ПЛЫВИ, КУДА ТЕБЕ НАДО
09.11.2005
Источник: Российская газета,
Елена Новоселова
Михаила Гаспарова называли гениальным стиховедом
ВЧЕРА НЕ СТАЛО АКАДЕМИКА МИХАИЛА ЛЕОНОВИЧА ГАСПАРОВА. УШЕЛ ИЗ ЖИЗНИ ФИЛОЛОГОМ УРОВНЯ ЛОТМАНА И АВЕРИНЦЕВА.
К горестному сожалению, нынешняя осень немилостива к отечественной гуманитарной науке. Полтора месяца назад скоропостижно скончался лингвист номер один в России, полиглот и эрудит Сергей Старостин. Теперь вот - Гаспаров. Знаток античной культуры, крупнейший российский специалист в области стихосложения, имевший большой успех на Западе, он очень не любил давать интервью. Стеснялся своего заикания. И поэтому предпочитал общаться с журналистами по электронной почте. Журналисты "Российской газеты" были среди тех немногих, кому все же посчастливилось послушать рвущуюся речь Гаспарова. Сегодня мы печатаем выдержки из последнего интервью, которое он дал "РГ".
Российская газета: Должен ли переводчик отвечать на запросы современников автора или нынешних читателей?
Михаил Гаспаров: Сергей Аверинцев часто говорил, что, когда люди знакомятся, они сперва смотрят на сходство друг в друге, чтобы найти общий язык, а потом на различия, чтобы не скучно было. Точно так же знакомятся и культуры. Во время первой встречи с чужим классиком мы подтягиваем его к пониманию читателей нашего перевода. А для более глубокого знакомства - к той непривычной культуре, к которой принадлежит классик. Получаются два типа перевода, взаимоисключающие, но тем не менее сосуществующие: так бывает. А вот если стараться угодить в переводе и нашим, и вашим, то, скорее всего, получится нечто посредственное.
РГ: Как вы относитесь к переводам русской классики на близкородственные (понятные) славянские языки? Почему, к примеру, перевод "Евгения Онегина" на украинский звучит для нефилолога как пародия?
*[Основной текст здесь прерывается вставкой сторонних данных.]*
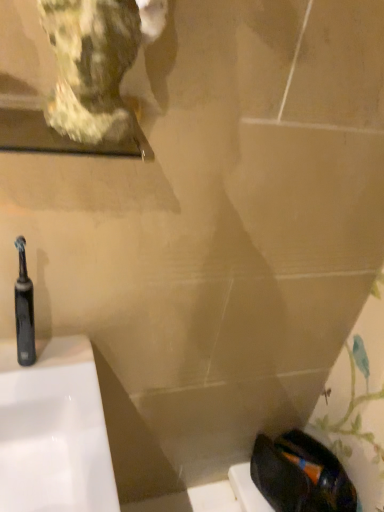 Image resolution: width=384 pixels, height=512 pixels. What do you see at coordinates (96, 62) in the screenshot?
I see `marble statue at upper left` at bounding box center [96, 62].

The height and width of the screenshot is (512, 384). In order to click on marble statue at upper left in this screenshot , I will do `click(96, 62)`.

The width and height of the screenshot is (384, 512). What do you see at coordinates (24, 310) in the screenshot?
I see `black rubber toothbrush at left` at bounding box center [24, 310].

This screenshot has height=512, width=384. Identify the location of black rubber toothbrush at left. (24, 310).

Measure the distance between black rubber toothbrush at left and camera.

24.82 inches.

I want to click on marble statue at upper left, so click(x=96, y=62).

Between marble statue at upper left and black rubber toothbrush at left, which one appears on the left side from the viewer's perspective?

black rubber toothbrush at left.

Who is more distant, marble statue at upper left or black rubber toothbrush at left?

black rubber toothbrush at left is further from the camera.

Between point (103, 98) and point (16, 286), which one is positioned behind?

Point (16, 286)

From the image's perspective, which one is positioned lower, marble statue at upper left or black rubber toothbrush at left?

black rubber toothbrush at left.

Based on the photo, from a real-world perspective, is marble statue at upper left physically located above or below black rubber toothbrush at left?

From a real-world perspective, marble statue at upper left is physically above black rubber toothbrush at left.

Considering the sizes of objects marble statue at upper left and black rubber toothbrush at left in the image provided, who is wider, marble statue at upper left or black rubber toothbrush at left?

With larger width is marble statue at upper left.

In terms of height, does marble statue at upper left look taller or shorter compared to black rubber toothbrush at left?

In the image, marble statue at upper left appears to be shorter than black rubber toothbrush at left.

Between marble statue at upper left and black rubber toothbrush at left, which one has larger size?

With larger size is marble statue at upper left.

Is marble statue at upper left not within black rubber toothbrush at left?

Yes, marble statue at upper left is not within black rubber toothbrush at left.

In the scene shown: Can you see marble statue at upper left touching black rubber toothbrush at left?

No, marble statue at upper left is not touching black rubber toothbrush at left.

Is marble statue at upper left turned away from black rubber toothbrush at left?

No, black rubber toothbrush at left is not at the back of marble statue at upper left.

How different are the orientations of marble statue at upper left and black rubber toothbrush at left in degrees?

marble statue at upper left and black rubber toothbrush at left are facing 49.1 degrees away from each other.

Locate an element on the screen. The width and height of the screenshot is (384, 512). toothbrush that appears behind the marble statue at upper left is located at coordinates (24, 310).

Considering the relative positions of black rubber toothbrush at left and marble statue at upper left in the image provided, is black rubber toothbrush at left to the left or to the right of marble statue at upper left?

From the image, it's evident that black rubber toothbrush at left is to the left of marble statue at upper left.

Relative to marble statue at upper left, is black rubber toothbrush at left in front or behind?

black rubber toothbrush at left is behind marble statue at upper left.

Considering the positions of point (17, 289) and point (94, 42), is point (17, 289) closer or farther from the camera than point (94, 42)?

Point (17, 289) is positioned farther from the camera compared to point (94, 42).

From the image's perspective, between black rubber toothbrush at left and marble statue at upper left, which one is located above?

marble statue at upper left is shown above in the image.

From a real-world perspective, is black rubber toothbrush at left located beneath marble statue at upper left?

Indeed, from a real-world perspective, black rubber toothbrush at left is positioned beneath marble statue at upper left.

Considering the relative sizes of black rubber toothbrush at left and marble statue at upper left in the image provided, is black rubber toothbrush at left wider than marble statue at upper left?

No, black rubber toothbrush at left is not wider than marble statue at upper left.

Can you confirm if black rubber toothbrush at left is shorter than marble statue at upper left?

No, black rubber toothbrush at left is not shorter than marble statue at upper left.

Can you confirm if black rubber toothbrush at left is smaller than marble statue at upper left?

Indeed, black rubber toothbrush at left has a smaller size compared to marble statue at upper left.

Would you say black rubber toothbrush at left is outside marble statue at upper left?

Yes, black rubber toothbrush at left is located beyond the bounds of marble statue at upper left.

Is black rubber toothbrush at left not near marble statue at upper left?

black rubber toothbrush at left is actually quite close to marble statue at upper left.

Based on the photo, is black rubber toothbrush at left oriented towards marble statue at upper left?

No, black rubber toothbrush at left does not turn towards marble statue at upper left.

What's the angular difference between black rubber toothbrush at left and marble statue at upper left's facing directions?

The angular difference between black rubber toothbrush at left and marble statue at upper left is 49.1 degrees.

Identify the location of toothbrush located behind the marble statue at upper left. (24, 310).

The width and height of the screenshot is (384, 512). Identify the location of sculpture above the black rubber toothbrush at left (from a real-world perspective). (96, 62).

Find the location of a particular element. sculpture on the right of black rubber toothbrush at left is located at coordinates pos(96,62).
Гаспаров: Потому что и не в переводе непривычное русское ухо воспринимает украинский как испорченный русский. Как с этим бороться? Разрушать непривычность: время от времени показывать русскому человеку хорошие украинские стихи с русским переводом, чтобы он понял: а ведь русский перевод слабее смешного украинского подлинника. Немцы включают в детские и школьные хрестоматии стихи, написанные на немецких диалектах, и молодой читатель привыкает не смотреть на диалекты свысока. До войны, когда я был маленьким, в детском календаре печатались по-украински с русским переводом стихотворения и Шевченко, и Тычины. После войны этого уже не было. Почему?
РГ: Как вы относитесь к идее выбросить из школьных уроков всякие "филологические заморочки"? Есть мнение, что дети должны просто читать художественную литературу. А остальным пусть занимаются ученые.
Гаспаров: Во-первых, "просто читать" - совсем не просто: даже взрослый обычно не может дать себе отчета, почему ему нравится то или иное произведение. Если школьник спрашивает, почему он должен интересоваться, скажем, Есениным, то ответить ему очень трудно. Когда человек не понимает, что и почему ему интересно, ему трудно искать новые книги, он начинает читать только привычное или вовсе перестает читать. Конечно, тем, у кого от природы тонкий художественный вкус, это не грозит, и учиться анализу им не нужно. Но таких мало: у меня, например, такого вкуса нет. Вот таким, как я сам, я и хочу помочь.
РГ: Коль скоро вкусы читающей публики изменились, не пересмотреть ли канон классических авторов?
Гаспаров: А его уже пересмотрели: вместо Фадеева проходят Булгакова, вместо Чернышевского - никого. Я бы пересмотрел еще и канон классических произведений: вместо "Кому на Руси жить хорошо" предложил бы некрасовскую же сатиру на капитализм "Современники". С ее моралью: дельцы - мерзавцы, однако дело делается. Мне кажется, это ближе нашему времени и даже не потребует больших комментариев.
РГ: Один ваш ученик сказал о вас: "Готов идти против течения". Что он имел в виду?
Гаспаров: Я не знаю за собой такого свойства. Мне гораздо привлекательнее сентенция, которую я прочитал в эпиграфе какой-то хорошей книги: не плыви по течению, не плыви против течения, а плыви, куда тебе надо.